Up to 2024, Category C subjects use the papers of CAIE GCE AS-level language subjects. These are provided and marked by Cambridge Assessment International Education. Starting from 2025, Official language examinations taken within 2 years before the HKDSE examination could be reported in the certificate. N3 or above is required for Japanese. Grade 3 or above is required for Korean. A2 or above is required for the remaining language subjects.

- French
- German
- Japanese
- Spanish
- Hindi (Up to 2024)
- Urdu (Up to 2024, resuming from 2026)
- Korean (Starting from 2025)

Tertiary Institutions are not obliged to recognise results of Category B or C subjects, while Category C subjects are generally accepted due to them being also an AS-Level subject, Category B subjects, especially for the more prestigious institutions, are usually only considered for reference in cases where two potential students are equal in other aspects.

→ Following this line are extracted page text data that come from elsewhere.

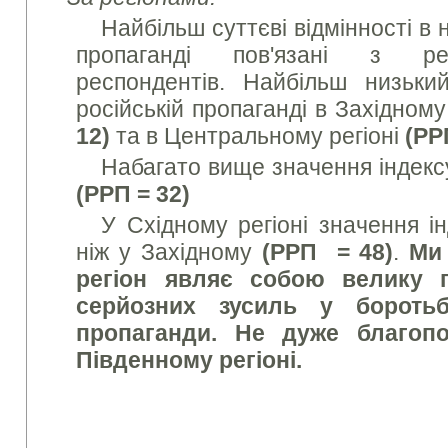
Найбільш суттєві відмінності в 
пропаганді пов'язані з ре
респондентів. Найбільш низьки
російській пропаганді в Західному
12)
та в Центральному регіоні
(
РР
Набагато вище значення індексу
(
РРП = 32)
У Східному регіоні значення і
ніж у Західному
(
РРП = 48)
.
Ми
регіон являє собою велику 
серйозних зусиль у боротьб
пропаганди. Не дуже благопо
Південному регіоні.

==School-based assessment==

School-based Assessments (SBA) are conducted for the majority of subjects for school candidates, which notably includes three of the four core subjects, Chinese Language, English Language and Liberal Studies, with the exception of Mathematics. It reduces reliance on a one-off public examination as students' projects and assignments throughout senior secondary years are graded by their teachers. After HKEAA adjusts the grades, they are counted toward the HKDSE results on fixed weightings.

==Grading==
For Category A subjects, the performance of candidates is categorised and released on a scale of seven levels indicated on the examination certificate. Level 5** being the highest and level 1 the lowest. Distinction levels 5** and 5* (read as "five-double-stars" and "five-star") are awarded to the two best-performing groups of candidates attaining level 5. Unclassified Level (UNCL) are given in cases of absence, cheating, or an attempt not reaching the standards of level 1.

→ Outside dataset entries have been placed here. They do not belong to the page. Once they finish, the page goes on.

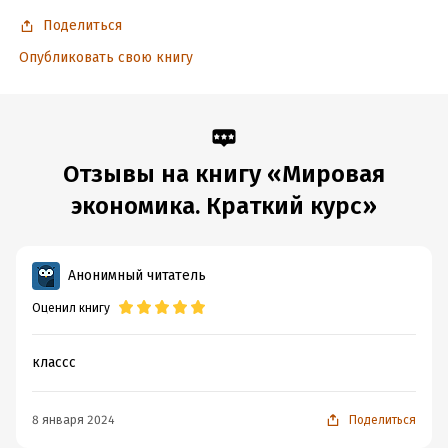
Поделиться
Опубликовать свою книгу
Отзывы на книгу «Мировая
экономика. Краткий курс»
Анонимный читатель
Оценил книгу
классс
8 января 2024
Поделиться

Category A: New Senior Secondary Subjects

UCAS tariff points for HKDSE Examination:
- Level 5** (top 10% of level 5 achievers)=56
- Level 5* (top 30% of level 5 achievers)=52
- Level 5=48
- Level 4=32
- Level 3=16
- Level 2=N/A
- Level 1=N/A

The UCAS Tariff points attached to each subject level (excluding Mathematics) is as shown above, UCAS is the university admission system in United Kingdom.

Category B: Applied Learning Subjects

| Subjects | Result | Comparing to HKDSE Category A results |
| Applied Learning Subjects (excluding ApL Chinese) | "Attained with Distinction (II)" | Level 4 or above |
| "Attained with Distinction (I)" | Level 3 |
| "Attained" | Unknown |
| Applied Learning Chinese (for non-Chinese speaking students) | "Attained with Distinction" | Level 3 or above |
| "Attained" | Unknown |

Note: Albeit Category B subjects are taught to standards designed to be comparable to Category A subjects, with reference to the form above, to date the majority of local universities however, do not consider Category B subjects for admission by JUPAS.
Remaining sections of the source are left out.